**Work instruction**
Among the records below, the line containing "17.9.2023, 20:10" marks the start. Output it and all lines after it exactly.

Dataset entries
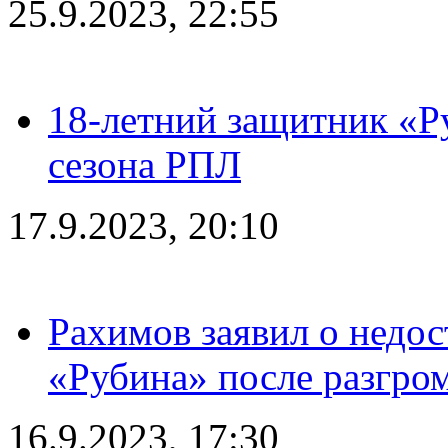
25.9.2023, 22:55
18-летний защитник «Р
сезона РПЛ
17.9.2023, 20:10
Рахимов заявил о недос
«Рубина» после разгром
16.9.2023, 17:30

**Answer to this exercise**
17.9.2023, 20:10
Рахимов заявил о недос
«Рубина» после разгром
16.9.2023, 17:30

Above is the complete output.